Information shown:
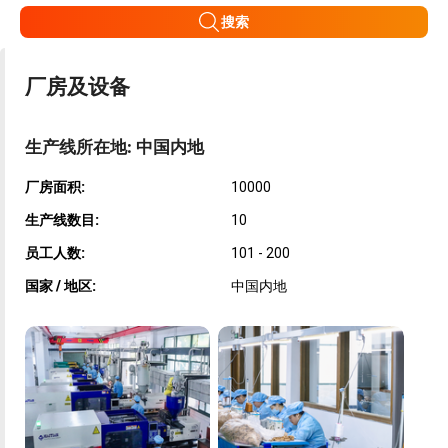
搜索
厂房及设备
生产线所在地: 中国内地
厂房面积:
10000
生产线数目:
10
员工人数:
101 - 200
国家 / 地区:
中国内地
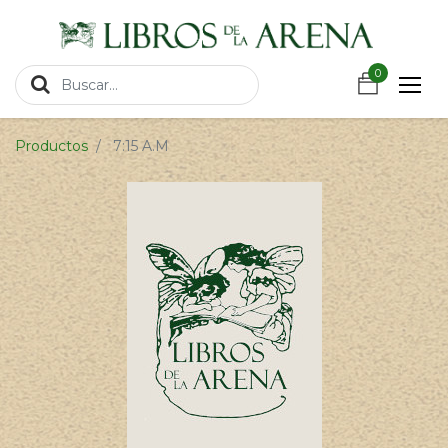
https://wa.link/csnxsu
0
0
Productos
7:15 A.M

Activity: Could the entries above be written out word for word, with no pictures?

Answer section:
搜索
厂房及设备
生产线所在地: 中国内地
厂房面积:
10000
生产线数目:
10
员工人数:
101 - 200
国家 / 地区:
中国内地
https://wa.link/csnxsu
0
0
Productos
7:15 A.M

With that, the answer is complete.